Picture this scenario: Your ambulance is dispatched to the “Known Diabetic with Altered Mental Status” at an address a short 8 minutes away. You respond to a well kept address in a nice neighborhood and are directed into the residence by a twenty-something female who tells you that her grandfather “Just isn’t acting right and won’t get out of bed”. Seeing no obvious hazards, you enter the residence with the granddaughter and follow her to the back bedroom of the residence to find a 60-something male patient sitting on the bed. He acknowledges you when you introduce yourself and you can see that he’s trying to talk but that he cannot seem to form the words. You say to him “Howdy! How are you feeling??” He answers: “Um… hello…” with a normal voice quality. His airway is patent, his skin is pink, warm, and sweaty, and he doesn’t appear to have any hemispheric neurological deficit. His pulse is bounding and regular at the radial and his respirations are normal. The granddaughter tells you that the patient is diabetic and that he takes insulin.

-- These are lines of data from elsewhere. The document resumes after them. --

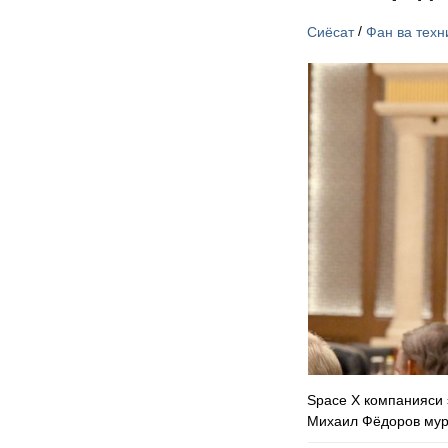
/
Сиёсат
Фан ва техн
Space X компанияси 
Михаил Фёдоров мур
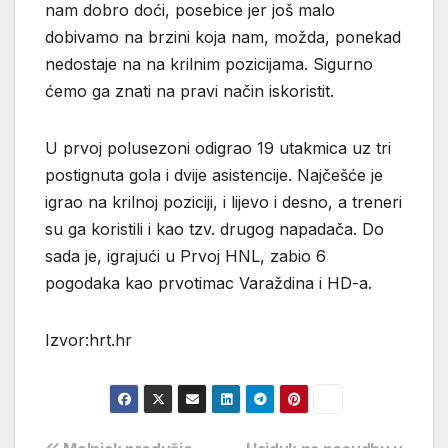
nam dobro doći, posebice jer još malo
dobivamo na brzini koja nam, možda, ponekad
nedostaje na na krilnim pozicijama. Sigurno
ćemo ga znati na pravi način iskoristit.
U prvoj polusezoni odigrao 19 utakmica uz tri
postignuta gola i dvije asistencije. Najčešće je
igrao na krilnoj poziciji, i lijevo i desno, a treneri
su ga koristili i kao tzv. drugog napadača. Do
sada je, igrajući u Prvoj HNL, zabio 6
pogodaka kao prvotimac Varaždina i HD-a.
Izvor:hrt.hr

Got the case diagnosed yet? I’d bet you do. The next thing I would do with this patient is to take a quick finger stick glucose check. For the above fictional scenario, the reading would be 40mg/dl (which is um… “something’ MMOL for you British folk). It’s mild hypoglycemia. I ruled out a possible stroke (CVA/TIA) with the Cincinnati Pre-Hospital Stroke Scale and he patient’s cardiac function seems very normal with his bounding, regular pulse rate. The diaphoresis (sweating) and skin color are differential signs of hypoglycemia, and the patient’s past medical history helps clinch the field diagnosis. This patient’s blood glucose level dropped too low for his brain to function normally and he needs more sugar coursing through his veins in order to feed his brain.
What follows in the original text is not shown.